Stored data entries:
----

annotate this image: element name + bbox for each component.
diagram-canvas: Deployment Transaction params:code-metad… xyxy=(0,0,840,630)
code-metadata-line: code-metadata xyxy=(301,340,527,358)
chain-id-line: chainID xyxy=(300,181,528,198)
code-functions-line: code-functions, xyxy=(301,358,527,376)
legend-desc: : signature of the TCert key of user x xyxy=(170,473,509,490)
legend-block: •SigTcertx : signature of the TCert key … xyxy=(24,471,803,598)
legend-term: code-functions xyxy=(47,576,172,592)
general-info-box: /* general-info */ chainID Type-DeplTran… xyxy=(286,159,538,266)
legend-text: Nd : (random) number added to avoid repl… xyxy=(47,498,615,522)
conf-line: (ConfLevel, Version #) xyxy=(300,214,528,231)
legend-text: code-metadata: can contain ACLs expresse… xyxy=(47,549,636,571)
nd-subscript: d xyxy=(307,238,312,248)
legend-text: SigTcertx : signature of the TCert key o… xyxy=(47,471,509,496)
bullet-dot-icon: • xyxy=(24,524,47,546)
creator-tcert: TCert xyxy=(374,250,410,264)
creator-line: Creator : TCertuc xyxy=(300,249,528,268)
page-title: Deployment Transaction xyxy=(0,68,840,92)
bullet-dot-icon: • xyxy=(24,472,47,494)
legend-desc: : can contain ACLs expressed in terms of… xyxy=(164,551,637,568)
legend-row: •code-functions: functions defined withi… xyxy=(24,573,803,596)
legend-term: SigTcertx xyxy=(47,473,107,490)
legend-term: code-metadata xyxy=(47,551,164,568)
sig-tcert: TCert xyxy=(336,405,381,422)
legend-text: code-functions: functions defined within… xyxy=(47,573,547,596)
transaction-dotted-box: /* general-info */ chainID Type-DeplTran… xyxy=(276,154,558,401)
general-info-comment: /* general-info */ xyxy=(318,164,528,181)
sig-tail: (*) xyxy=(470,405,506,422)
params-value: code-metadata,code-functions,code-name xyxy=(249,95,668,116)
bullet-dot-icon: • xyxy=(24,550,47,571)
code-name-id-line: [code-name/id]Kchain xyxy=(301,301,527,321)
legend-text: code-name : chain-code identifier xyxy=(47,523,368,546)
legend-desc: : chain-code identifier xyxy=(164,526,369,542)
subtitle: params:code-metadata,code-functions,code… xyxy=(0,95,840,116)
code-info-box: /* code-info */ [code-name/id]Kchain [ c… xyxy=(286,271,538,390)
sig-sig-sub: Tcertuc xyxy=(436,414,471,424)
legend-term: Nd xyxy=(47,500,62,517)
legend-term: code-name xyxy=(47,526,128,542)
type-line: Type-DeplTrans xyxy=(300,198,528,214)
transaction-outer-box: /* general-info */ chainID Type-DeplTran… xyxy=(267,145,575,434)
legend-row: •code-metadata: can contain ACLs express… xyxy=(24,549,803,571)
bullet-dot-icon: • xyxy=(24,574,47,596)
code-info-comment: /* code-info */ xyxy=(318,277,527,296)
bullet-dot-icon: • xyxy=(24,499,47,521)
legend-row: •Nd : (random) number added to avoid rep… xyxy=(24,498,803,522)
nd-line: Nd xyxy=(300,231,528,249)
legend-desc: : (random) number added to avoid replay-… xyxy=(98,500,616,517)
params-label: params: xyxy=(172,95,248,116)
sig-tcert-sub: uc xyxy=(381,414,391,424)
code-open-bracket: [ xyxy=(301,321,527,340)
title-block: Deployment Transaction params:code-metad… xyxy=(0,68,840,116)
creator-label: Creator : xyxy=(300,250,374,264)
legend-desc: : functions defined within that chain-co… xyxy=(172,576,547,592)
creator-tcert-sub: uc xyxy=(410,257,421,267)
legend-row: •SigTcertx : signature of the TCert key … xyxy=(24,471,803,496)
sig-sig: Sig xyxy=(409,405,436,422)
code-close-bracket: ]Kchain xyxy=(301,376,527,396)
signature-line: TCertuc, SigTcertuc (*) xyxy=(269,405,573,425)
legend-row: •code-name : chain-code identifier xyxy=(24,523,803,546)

----

> PROBLEM
The entries need to be set down again in full, with no word changed.

> TASK RESULT
annotate this image: element name + bbox for each component.
diagram-canvas: Deployment Transaction params:code-metad… xyxy=(0,0,840,630)
code-metadata-line: code-metadata xyxy=(301,340,527,358)
chain-id-line: chainID xyxy=(300,181,528,198)
code-functions-line: code-functions, xyxy=(301,358,527,376)
legend-desc: : signature of the TCert key of user x xyxy=(170,473,509,490)
legend-block: •SigTcertx : signature of the TCert key … xyxy=(24,471,803,598)
legend-term: code-functions xyxy=(47,576,172,592)
general-info-box: /* general-info */ chainID Type-DeplTran… xyxy=(286,159,538,266)
legend-text: Nd : (random) number added to avoid repl… xyxy=(47,498,615,522)
conf-line: (ConfLevel, Version #) xyxy=(300,214,528,231)
legend-text: code-metadata: can contain ACLs expresse… xyxy=(47,549,636,571)
nd-subscript: d xyxy=(307,238,312,248)
legend-text: SigTcertx : signature of the TCert key o… xyxy=(47,471,509,496)
bullet-dot-icon: • xyxy=(24,524,47,546)
creator-tcert: TCert xyxy=(374,250,410,264)
creator-line: Creator : TCertuc xyxy=(300,249,528,268)
page-title: Deployment Transaction xyxy=(0,68,840,92)
bullet-dot-icon: • xyxy=(24,472,47,494)
legend-desc: : can contain ACLs expressed in terms of… xyxy=(164,551,637,568)
legend-row: •code-functions: functions defined withi… xyxy=(24,573,803,596)
legend-term: SigTcertx xyxy=(47,473,107,490)
legend-term: code-metadata xyxy=(47,551,164,568)
sig-tcert: TCert xyxy=(336,405,381,422)
legend-text: code-functions: functions defined within… xyxy=(47,573,547,596)
transaction-dotted-box: /* general-info */ chainID Type-DeplTran… xyxy=(276,154,558,401)
general-info-comment: /* general-info */ xyxy=(318,164,528,181)
sig-tail: (*) xyxy=(470,405,506,422)
params-value: code-metadata,code-functions,code-name xyxy=(249,95,668,116)
bullet-dot-icon: • xyxy=(24,550,47,571)
code-name-id-line: [code-name/id]Kchain xyxy=(301,301,527,321)
legend-text: code-name : chain-code identifier xyxy=(47,523,368,546)
legend-desc: : chain-code identifier xyxy=(164,526,369,542)
subtitle: params:code-metadata,code-functions,code… xyxy=(0,95,840,116)
code-info-box: /* code-info */ [code-name/id]Kchain [ c… xyxy=(286,271,538,390)
sig-sig-sub: Tcertuc xyxy=(436,414,471,424)
legend-term: Nd xyxy=(47,500,62,517)
legend-term: code-name xyxy=(47,526,128,542)
type-line: Type-DeplTrans xyxy=(300,198,528,214)
transaction-outer-box: /* general-info */ chainID Type-DeplTran… xyxy=(267,145,575,434)
legend-row: •code-metadata: can contain ACLs express… xyxy=(24,549,803,571)
bullet-dot-icon: • xyxy=(24,574,47,596)
code-info-comment: /* code-info */ xyxy=(318,277,527,296)
bullet-dot-icon: • xyxy=(24,499,47,521)
legend-row: •Nd : (random) number added to avoid rep… xyxy=(24,498,803,522)
nd-line: Nd xyxy=(300,231,528,249)
legend-desc: : (random) number added to avoid replay-… xyxy=(98,500,616,517)
params-label: params: xyxy=(172,95,248,116)
sig-tcert-sub: uc xyxy=(381,414,391,424)
code-open-bracket: [ xyxy=(301,321,527,340)
title-block: Deployment Transaction params:code-metad… xyxy=(0,68,840,116)
creator-label: Creator : xyxy=(300,250,374,264)
legend-desc: : functions defined within that chain-co… xyxy=(172,576,547,592)
creator-tcert-sub: uc xyxy=(410,257,421,267)
legend-row: •SigTcertx : signature of the TCert key … xyxy=(24,471,803,496)
sig-sig: Sig xyxy=(409,405,436,422)
code-close-bracket: ]Kchain xyxy=(301,376,527,396)
signature-line: TCertuc, SigTcertuc (*) xyxy=(269,405,573,425)
legend-row: •code-name : chain-code identifier xyxy=(24,523,803,546)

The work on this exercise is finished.